| Your instructions |
Images are not part of the copy; write out the rest of the data exactly as given.

(Page images and extracted text)
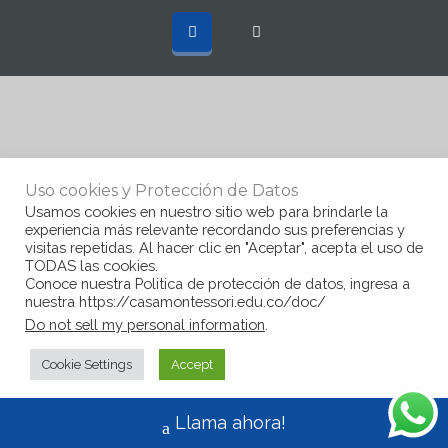
Uso cookies y Protección de Datos
Usamos cookies en nuestro sitio web para brindarle la
experiencia más relevante recordando sus preferencias y
visitas repetidas. Al hacer clic en "Aceptar", acepta el uso de
TODAS las cookies.
Conoce nuestra Politica de protección de datos, ingresa a
nuestra https://casamontessori.edu.co/doc/
Do not sell my personal information
.
Cookie Settings
Accept
Llama ahora!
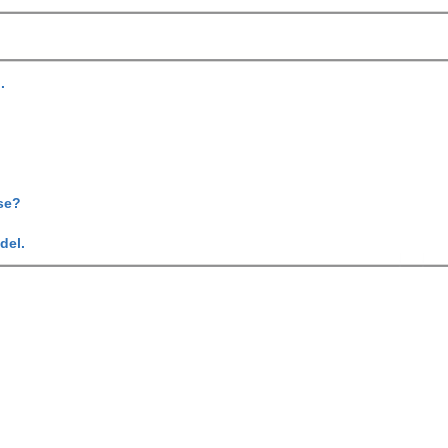
.
se?
del.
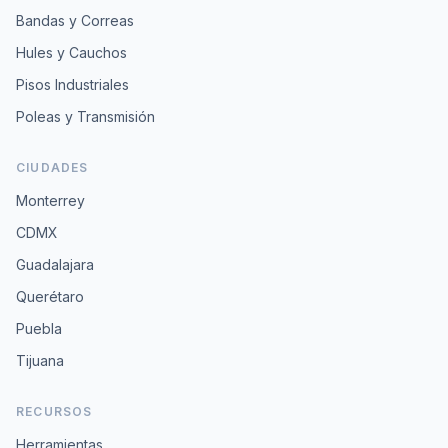
Bandas y Correas
Hules y Cauchos
Pisos Industriales
Poleas y Transmisión
CIUDADES
Monterrey
CDMX
Guadalajara
Querétaro
Puebla
Tijuana
RECURSOS
Herramientas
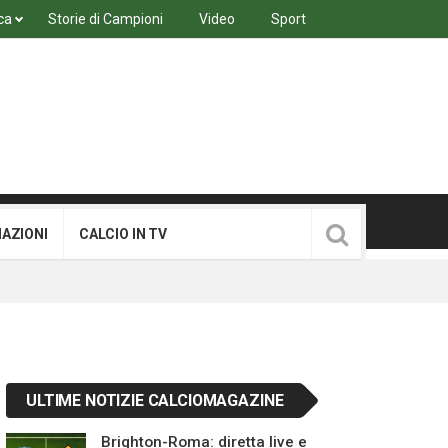
ca
Storie di Campioni
Video
Sport
MAZIONI
CALCIO IN TV
ULTIME NOTIZIE CALCIOMAGAZINE
Brighton-Roma: diretta live e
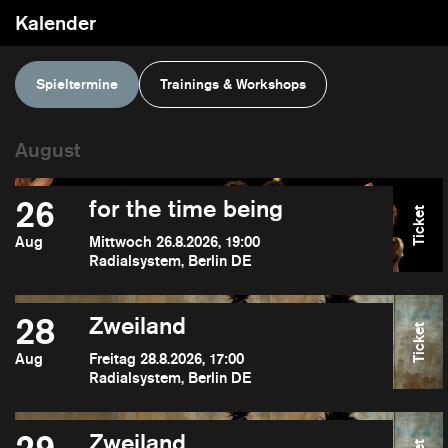
Kalender
Spieltermine
Trainings & Workshops
26
for the time being
Ticket
Aug
Mittwoch 26.8.2026, 19:00
Radialsystem, Berlin DE
28
Zweiland
Ticket
Aug
Freitag 28.8.2026, 17:00
Radialsystem, Berlin DE
Zweiland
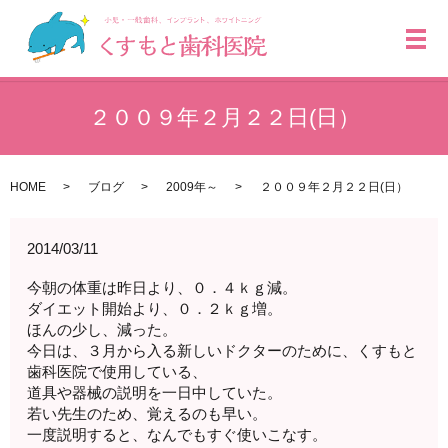
メ
２００９年２月２２日(日）
HOME
ブログ
2009年～
２００９年２月２２日(日）
2014/03/11
今朝の体重は昨日より、０．４ｋｇ減。
ダイエット開始より、０．２ｋｇ増。
ほんの少し、減った。
今日は、３月から入る新しいドクターのために、くすもと
歯科医院で使用している、
道具や器械の説明を一日中していた。
若い先生のため、覚えるのも早い。
一度説明すると、なんでもすぐ使いこなす。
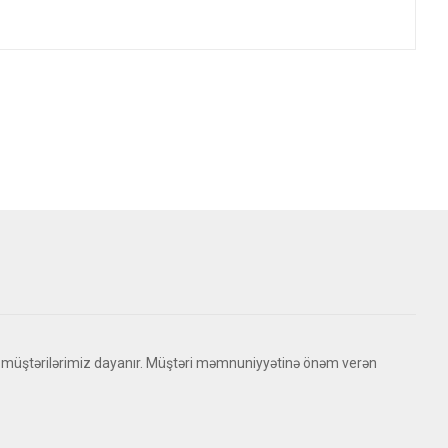
 müştərilərimiz dayanır. Müştəri məmnuniyyətinə önəm verən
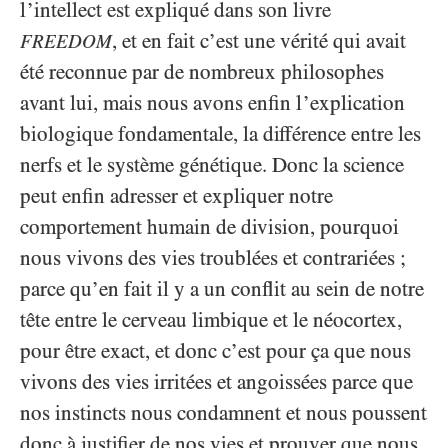
l’intellect est expliqué dans son livre
, et en fait c’est une vérité qui avait
FREEDOM
été reconnue par de nombreux philosophes
avant lui, mais nous avons enfin l’explication
biologique fondamentale, la différence entre les
nerfs et le système génétique. Donc la science
peut enfin adresser et expliquer notre
comportement humain de division, pourquoi
nous vivons des vies troublées et contrariées ;
parce qu’en fait il y a un conflit au sein de notre
tête entre le cerveau limbique et le néocortex,
pour être exact, et donc c’est pour ça que nous
vivons des vies irritées et angoissées parce que
nos instincts nous condamnent et nous poussent
donc à justifier de nos vies et prouver que nous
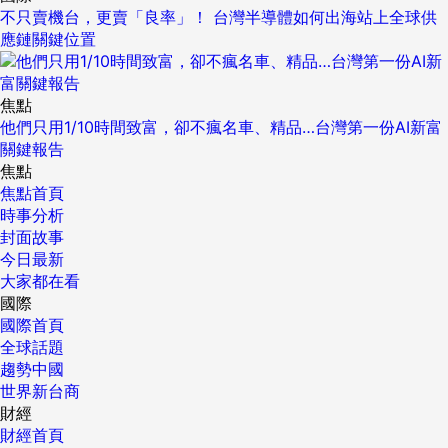
不只賣機台，更賣「良率」！ 台灣半導體如何出海站上全球供
應鏈關鍵位置
焦點
他們只用1/10時間致富，卻不瘋名車、精品…台灣第一份AI新富
關鍵報告
焦點
焦點首頁
時事分析
封面故事
今日最新
大家都在看
國際
國際首頁
全球話題
趨勢中國
世界新台商
財經
財經首頁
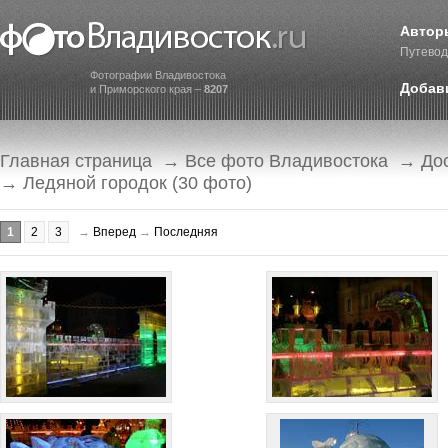
Автор
Путевод
Фотографии Владивостока
Добав
и Приморского края –
8207
Главная страница
→
Все фото Владивостока
→
До
→ Ледяной городок (30 фото)
1
2
3
→
Вперед
→
Последняя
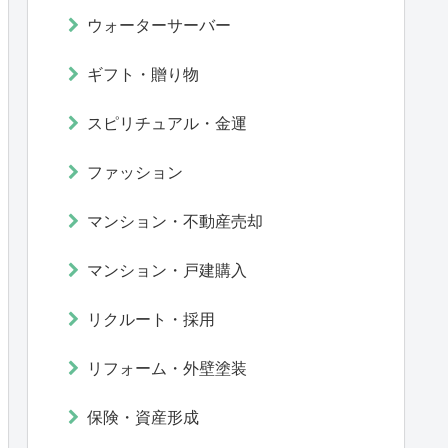
ウォーターサーバー
ギフト・贈り物
スピリチュアル・金運
ファッション
マンション・不動産売却
マンション・戸建購入
リクルート・採用
リフォーム・外壁塗装
保険・資産形成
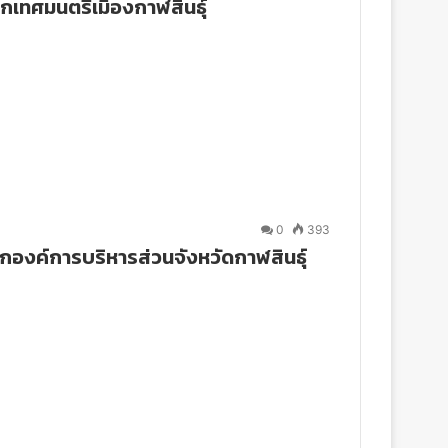
กเทศมนตรีเมืองกาฬสินธุ์
0
393
กองค์การบริหารส่วนจังหวัดกาฬสินธุ์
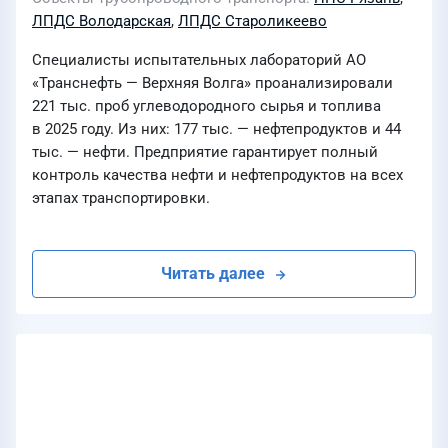
ЛПДС Володарская
,
ЛПДС Староликеево
Специалисты испытательных лабораторий АО
«Транснефть — Верхняя Волга» проанализировали
221 тыс. проб углеводородного сырья и топлива
в 2025 году. Из них: 177 тыс. — нефтепродуктов и 44
тыс. — нефти. Предприятие гарантирует полный
контроль качества нефти и нефтепродуктов на всех
этапах транспортировки.
Читать далее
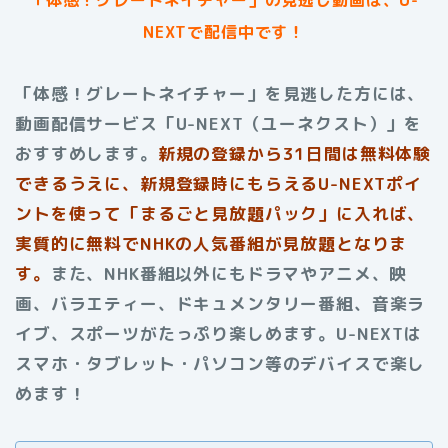
NEXTで配信中です！
「体感！グレートネイチャー」を見逃した方には、
動画配信サービス「U-NEXT（ユーネクスト）」を
おすすめします。
新規の登録から31日間は無料体験
できるうえに、新規登録時にもらえるU-NEXTポイ
ントを使って「まるごと見放題パック」に入れば、
実質的に無料でNHKの人気番組が見放題となりま
す。
また、NHK番組以外にもドラマやアニメ、映
画、バラエティー、ドキュメンタリー番組、音楽ラ
イブ、スポーツがたっぷり楽しめます。U-NEXTは
スマホ・タブレット・パソコン等のデバイスで楽し
めます！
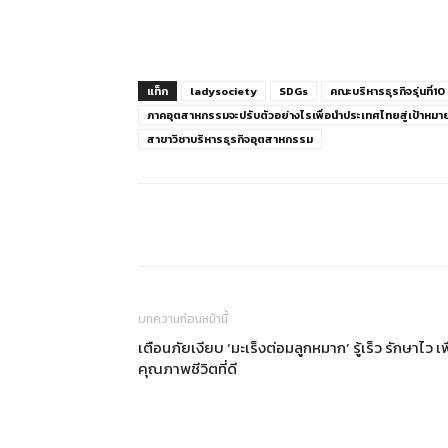
แท็ก
ladysociety
SDGs
คณะบริหารธุรกิจรุ่นที่10
ภาคอุตสาหกรรมจะปรับตัวอย่างไรเพื่อนำประเทศไทยสู่เป้าหมาย
สาขาวิชาบริหารธุรกิจอุตสาหกรรม
แบ่งปัน
บทความก่อนหน้านี้
เตือนภัยเงียบ ‘มะเร็งต่อมลูกหมาก’ รู้เร็ว รักษาไว เพ
คุณภาพชีวิตที่ดี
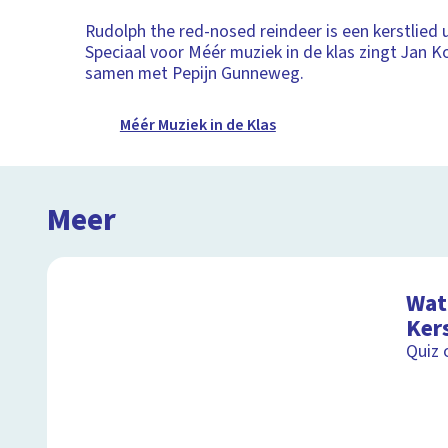
Rudolph the red-nosed reindeer is een kerstlied u
Speciaal voor Méér muziek in de klas zingt Jan 
samen met Pepijn Gunneweg.
Méér Muziek in de Klas
Meer
Wat 
Ker
Quiz 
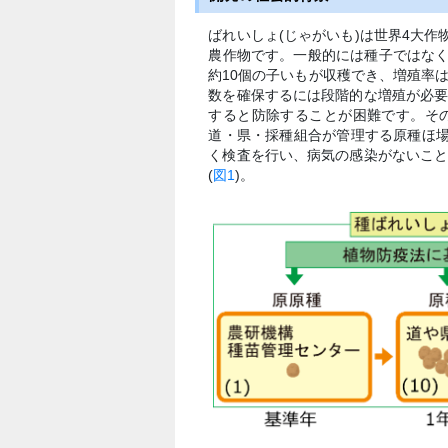
ばれいしょ(じゃがいも)は世界4大作
農作物です。一般的には種子ではなく
約10個の子いもが収穫でき、増殖率
数を確保するには段階的な増殖が必
すると防除することが困難です。そ
道・県・採種組合が管理する原種ほ
く検査を行い、病気の感染がないこ
(
図1
)。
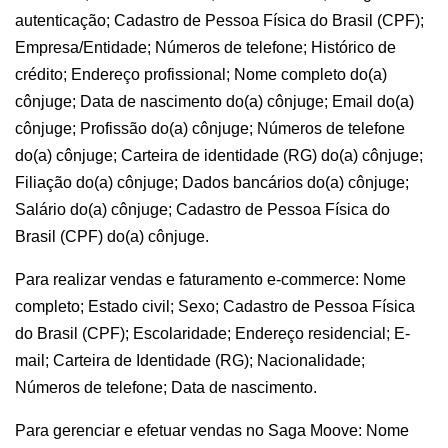
autenticação; Cadastro de Pessoa Física do Brasil (CPF);
Empresa/Entidade; Números de telefone; Histórico de
crédito; Endereço profissional; Nome completo do(a)
cônjuge; Data de nascimento do(a) cônjuge; Email do(a)
cônjuge; Profissão do(a) cônjuge; Números de telefone
do(a) cônjuge; Carteira de identidade (RG) do(a) cônjuge;
Filiação do(a) cônjuge; Dados bancários do(a) cônjuge;
Salário do(a) cônjuge; Cadastro de Pessoa Física do
Brasil (CPF) do(a) cônjuge.
Para realizar vendas e faturamento e-commerce: Nome
completo; Estado civil; Sexo; Cadastro de Pessoa Física
do Brasil (CPF); Escolaridade; Endereço residencial; E-
mail; Carteira de Identidade (RG); Nacionalidade;
Números de telefone; Data de nascimento.
Para gerenciar e efetuar vendas no Saga Moove: Nome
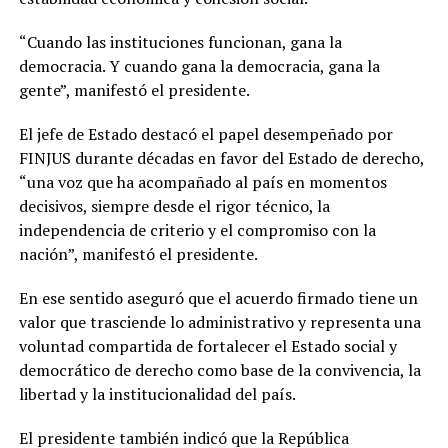
“Cuando las instituciones funcionan, gana la
democracia. Y cuando gana la democracia, gana la
gente”, manifestó el presidente.
El jefe de Estado destacó el papel desempeñado por
FINJUS durante décadas en favor del Estado de derecho,
“una voz que ha acompañado al país en momentos
decisivos, siempre desde el rigor técnico, la
independencia de criterio y el compromiso con la
nación”, manifestó el presidente.
En ese sentido aseguró que el acuerdo firmado tiene un
valor que trasciende lo administrativo y representa una
voluntad compartida de fortalecer el Estado social y
democrático de derecho como base de la convivencia, la
libertad y la institucionalidad del país.
El presidente también indicó que la República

| Response to this exercise |
Uso cookies y Protección de Datos
Usamos cookies en nuestro sitio web para brindarle la
experiencia más relevante recordando sus preferencias y
visitas repetidas. Al hacer clic en "Aceptar", acepta el uso de
TODAS las cookies.
Conoce nuestra Politica de protección de datos, ingresa a
nuestra https://casamontessori.edu.co/doc/
Do not sell my personal information
.
Cookie Settings
Accept
Llama ahora!
.
se?
del.
Bandas y Correas
Hules y Cauchos
Pisos Industriales
Poleas y Transmisión
CIUDADES
Monterrey
CDMX
Guadalajara
Querétaro
Puebla
Tijuana
RECURSOS
Herramientas
ca
Storie di Campioni
Video
Sport
MAZIONI
CALCIO IN TV
ULTIME NOTIZIE CALCIOMAGAZINE
Brighton-Roma: diretta live e
Kalender
Spieltermine
Trainings & Workshops
26
for the time being
Ticket
Aug
Mittwoch 26.8.2026, 19:00
Radialsystem, Berlin DE
28
Zweiland
Ticket
Aug
Freitag 28.8.2026, 17:00
Radialsystem, Berlin DE
Zweiland
メ
２００９年２月２２日(日）
HOME
ブログ
2009年～
２００９年２月２２日(日）
2014/03/11
今朝の体重は昨日より、０．４ｋｇ減。
ダイエット開始より、０．２ｋｇ増。
ほんの少し、減った。
今日は、３月から入る新しいドクターのために、くすもと
歯科医院で使用している、
道具や器械の説明を一日中していた。
若い先生のため、覚えるのも早い。
一度説明すると、なんでもすぐ使いこなす。
 müştərilərimiz dayanır. Müştəri məmnuniyyətinə önəm verən
l’intellect est expliqué dans son livre
, et en fait c’est une vérité qui avait
FREEDOM
été reconnue par de nombreux philosophes
avant lui, mais nous avons enfin l’explication
biologique fondamentale, la différence entre les
nerfs et le système génétique. Donc la science
peut enfin adresser et expliquer notre
comportement humain de division, pourquoi
nous vivons des vies troublées et contrariées ;
parce qu’en fait il y a un conflit au sein de notre
tête entre le cerveau limbique et le néocortex,
pour être exact, et donc c’est pour ça que nous
vivons des vies irritées et angoissées parce que
nos instincts nous condamnent et nous poussent
donc à justifier de nos vies et prouver que nous
不只賣機台，更賣「良率」！ 台灣半導體如何出海站上全球供
應鏈關鍵位置
焦點
他們只用1/10時間致富，卻不瘋名車、精品…台灣第一份AI新富
關鍵報告
焦點
焦點首頁
時事分析
封面故事
今日最新
大家都在看
國際
國際首頁
全球話題
趨勢中國
世界新台商
財經
財經首頁
Автор
Путевод
Фотографии Владивостока
Добав
и Приморского края –
8207
Главная страница
→
Все фото Владивостока
→
До
→ Ледяной городок (30 фото)
1
2
3
→
Вперед
→
Последняя
ウォーターサーバー
ギフト・贈り物
スピリチュアル・金運
ファッション
マンション・不動産売却
マンション・戸建購入
リクルート・採用
リフォーム・外壁塗装
保険・資産形成
กเทศมนตรีเมืองกาฬสินธุ์
0
393
กองค์การบริหารส่วนจังหวัดกาฬสินธุ์
ЛПДС Володарская
,
ЛПДС Староликеево
Специалисты испытательных лабораторий АО
«Транснефть — Верхняя Волга» проанализировали
221 тыс. проб углеводородного сырья и топлива
в 2025 году. Из них: 177 тыс. — нефтепродуктов и 44
тыс. — нефти. Предприятие гарантирует полный
контроль качества нефти и нефтепродуктов на всех
этапах транспортировки.
Читать далее
NEXTで配信中です！
「体感！グレートネイチャー」を見逃した方には、
動画配信サービス「U-NEXT（ユーネクスト）」を
おすすめします。
新規の登録から31日間は無料体験
できるうえに、新規登録時にもらえるU-NEXTポイ
ントを使って「まるごと見放題パック」に入れば、
実質的に無料でNHKの人気番組が見放題となりま
す。
また、NHK番組以外にもドラマやアニメ、映
画、バラエティー、ドキュメンタリー番組、音楽ラ
イブ、スポーツがたっぷり楽しめます。U-NEXTは
スマホ・タブレット・パソコン等のデバイスで楽し
めます！
แท็ก
ladysociety
SDGs
คณะบริหารธุรกิจรุ่นที่10
ภาคอุตสาหกรรมจะปรับตัวอย่างไรเพื่อนำประเทศไทยสู่เป้าหมาย
สาขาวิชาบริหารธุรกิจอุตสาหกรรม
แบ่งปัน
บทความก่อนหน้านี้
เตือนภัยเงียบ ‘มะเร็งต่อมลูกหมาก’ รู้เร็ว รักษาไว เพ
คุณภาพชีวิตที่ดี
Rudolph the red-nosed reindeer is een kerstlied u
Speciaal voor Méér muziek in de klas zingt Jan 
samen met Pepijn Gunneweg.
Méér Muziek in de Klas
Meer
Wat 
Ker
Quiz 
ばれいしょ(じゃがいも)は世界4大作
農作物です。一般的には種子ではなく
約10個の子いもが収穫でき、増殖率
数を確保するには段階的な増殖が必
すると防除することが困難です。そ
道・県・採種組合が管理する原種ほ
く検査を行い、病気の感染がないこ
(
図1
)。
autenticação; Cadastro de Pessoa Física do Brasil (CPF);
Empresa/Entidade; Números de telefone; Histórico de
crédito; Endereço profissional; Nome completo do(a)
cônjuge; Data de nascimento do(a) cônjuge; Email do(a)
cônjuge; Profissão do(a) cônjuge; Números de telefone
do(a) cônjuge; Carteira de identidade (RG) do(a) cônjuge;
Filiação do(a) cônjuge; Dados bancários do(a) cônjuge;
Salário do(a) cônjuge; Cadastro de Pessoa Física do
Brasil (CPF) do(a) cônjuge.
Para realizar vendas e faturamento e-commerce: Nome
completo; Estado civil; Sexo; Cadastro de Pessoa Física
do Brasil (CPF); Escolaridade; Endereço residencial; E-
mail; Carteira de Identidade (RG); Nacionalidade;
Números de telefone; Data de nascimento.
Para gerenciar e efetuar vendas no Saga Moove: Nome
“Cuando las instituciones funcionan, gana la
democracia. Y cuando gana la democracia, gana la
gente”, manifestó el presidente.
El jefe de Estado destacó el papel desempeñado por
FINJUS durante décadas en favor del Estado de derecho,
“una voz que ha acompañado al país en momentos
decisivos, siempre desde el rigor técnico, la
independencia de criterio y el compromiso con la
nación”, manifestó el presidente.
En ese sentido aseguró que el acuerdo firmado tiene un
valor que trasciende lo administrativo y representa una
voluntad compartida de fortalecer el Estado social y
democrático de derecho como base de la convivencia, la
libertad y la institucionalidad del país.
El presidente también indicó que la República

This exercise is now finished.